Das, was die Firmen hier wahrnehmen, deckt sich mit der Einschätzung des Bundesamtes für Verfassungsschutz (BfV), das bereits seit einigen Monaten auf eine erhöhte Gefährdung hinweist. Dabei steht die Rüstungsindustrie besonders im Fokus. Häufiger als in der Vergangenheit beobachten die Sicherheitsbehörden, dass Verkehrswege, Energieunternehmen und andere Einrichtungen, die zur kritischen Infrastruktur zählen, ausgespäht werden.
Vermehrte Industriespionage aus Russland
Verfassungsschutz-Präsident Sinan Selen sagt, China habe sich früher vor allem auf Industriespionage fokussiert, setze inzwischen stärker auch auf «das Abziehen von Informationen im politischen Raum». Russland, das traditionell durch Desinformation und Sabotage in Erscheinung getreten sei, versuche vermehrt, mit Hilfe von Spionage Fähigkeitslücken zu schließen.
Der Branchenverband Bitkom hat für seinen aktuellen Wirtschaftsschutzbericht rund 1.000 Führungskräfte und IT-Verantwortliche in diesem Frühjahr gefragt, ob ihr Unternehmen binnen eines Jahres von Diebstahl, Industriespionage oder Sabotage betroffen wart. 67 Prozent der Befragten berichteten von entsprechenden Vorfällen; weitere 29 Prozent gaben an, das eigene Unternehmen sei «vermutlich betroffen» gewesen.
Spur führt immer weiter nach Osten
Der Bitkom-Präsident, Ralf Wintergerst, erklärt, «dass die Spur immer weiter nach Osten führt». Von den Betroffenen gaben 52 Prozent an, der Angriff sei von China aus gestartet worden. In 49 Prozent der Fälle gehen die Firmen davon aus, dass sich der Angreifer in Russland aufhielt. Hier wird nicht differenziert zwischen kriminellen Angreifern und solchen im Auftrag von Geheimdiensten. Der Verfassungsschutz weist ohnehin schon länger darauf hin, dass die Abgrenzung oftmals nicht einfach ist, da sich einige staatliche Akteure - vor allem in Russland - der Dienste krimineller Hacker bedienen beziehungsweise diese gewähren lassen.
Von den befragten Führungskräften gaben 34 Prozent an, ihr Unternehmen habe Angriffe aus osteuropäischen Nicht-EU-Staaten erlebt. In 12 Prozent der Fälle wurde der Angreifer in Deutschland verortet. 26 Prozent der Unternehmen erlebten Angriffe aus anderen EU-Ländern, 27 Prozent aus den USA. Zugenommen hat demnach die Zahl der Fälle, auf die ein Unternehmen von einer Behörde hingewiesen wurde. Nicht überraschend ist, angesichts der neuen technologischen Möglichkeiten, dass die Unternehmen laut Bitkom mehr KI-gestützte Angriffe wahrnehmen.
Wenn der Computer anruft
So gaben beispielsweise 14 Prozent der Unternehmen an, bei ihnen sei durch sogenannte Robo Calls ein Schaden verursacht worden, nach 3 Prozent im Jahr zuvor. Das sind automatisierte Anrufe, bei der ein Computer eine Telefonnummer wählt und eine aufgezeichnete Nachricht abspielt. Der Anteil der Firmen, die Schaden durch Deepfakes erlitten haben, verdoppelte sich von 4 auf 8 Prozent. Als ein Beispiel für schädliche KI-generierte Fälschungen nennt Bitkom-Präsident Wintergerst manipulierte Instruktionen für die Inbetriebnahme eines Systems.
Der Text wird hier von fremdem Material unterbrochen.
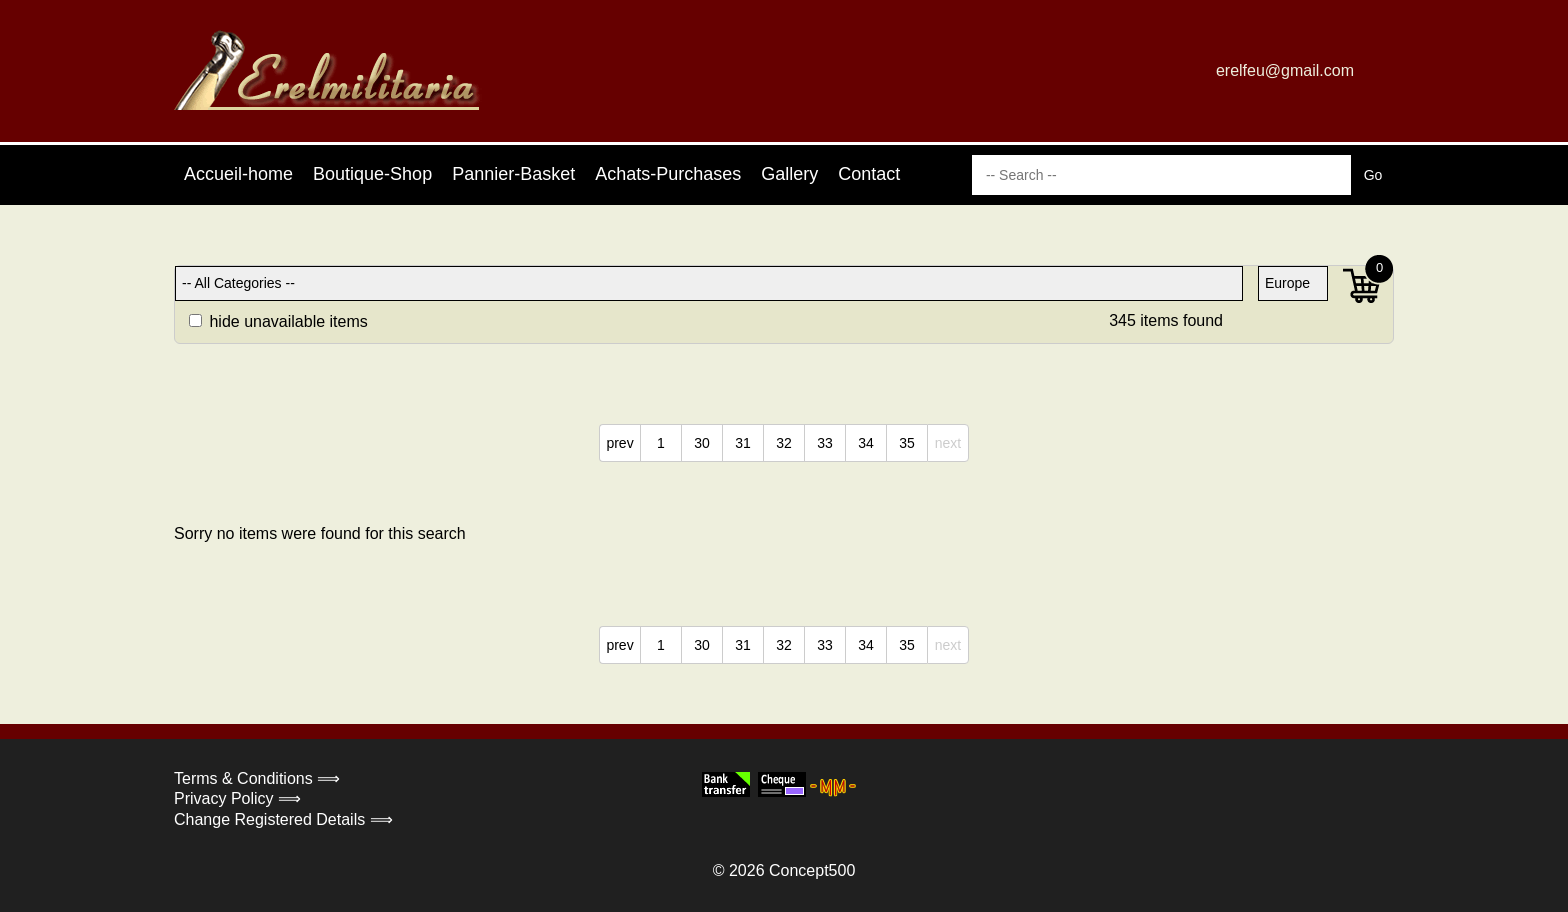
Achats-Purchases (668, 174)
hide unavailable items (278, 321)
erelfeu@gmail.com (1285, 70)
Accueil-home (238, 174)
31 (743, 443)
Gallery (789, 174)
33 (825, 443)
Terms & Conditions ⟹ (257, 778)
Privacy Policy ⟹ (237, 798)
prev (619, 443)
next (948, 443)
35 (907, 443)
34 (866, 443)
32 (784, 443)
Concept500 (812, 870)
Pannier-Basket (513, 174)
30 (702, 443)
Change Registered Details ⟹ (283, 819)
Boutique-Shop (372, 174)
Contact (869, 174)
Ransomware-Attacken gingen zwar zurück von 34 Prozent auf 25 Prozent. Sie blieben jedoch auch im betrachteten Zeitraum die häufigste Methode bei Cyberangriffen. Ransomware verschlüsselt Daten. Angreifer verlangen dann Geld, um sie wieder freizugeben, meist in Kryptowährung.
Mehr Unklarheit
In den Jahren zuvor war der Anteil der Führungskräfte, die einen Angriff nicht mit Sicherheit erkennen, sondern lediglich vermuten konnten, niedriger gewesen. 2025 sahen sich 87 Prozent der Unternehmen betroffen, 10 Prozent vermuteten, Ziel von Diebstahl, Spionage oder Sabotage geworden zu sein. Ein Jahr später sind sich 67 Prozent der Unternehmen sicher, dass sie attackiert wurden, während 29 Prozent dies vermuten. Wohl auch deshalb ist die Schadenssumme für die deutsche Wirtschaft durch Angriffe im digitalen und analogen Raum mit mindestens 211 Milliarden Euro diesmal geringer als in den Vorjahren - denn dafür werden nur die Schäden durch Angriffe, bei denen sich die Unternehmen sicher waren, berücksichtigt.
2025 waren es rund 289 Milliarden Euro gewesen, 2024 lag die Summe bei 266,6 Milliarden Euro. Sie umfasst etwa Kosten für Ermittlungen, Ersatzmaßnahmen, Betriebsausfälle, Umsatzeinbußen durch Plagiate oder den Verlust von Wettbewerbsvorteilen. Es gebe eigentlich nur zwei Arten von Unternehmen, sagt Bitkom-Präsident Wintergerst: «Die, die gehackt worden sind und die, die es noch nicht wissen.»
Finanzieller Schaden entsteht manchmal mit Verzögerung
Aus Sicht des Verfassungsschutzes ist der verursachte Schaden, wenn es sich um staatliche Akteure handelt, jedoch häufig nicht finanziell exakt zu benennen. Denn wenn sich staatliche Angreifer illegal Informationen beschaffen, von denen sie sich strategische Vorteile versprechen, entsteht dem angegriffenen Unternehmen zwar zunächst kein finanzieller Schaden. Langfristig kann der Angreifer jedoch womöglich Nutzen aus den erbeuteten Daten ziehen.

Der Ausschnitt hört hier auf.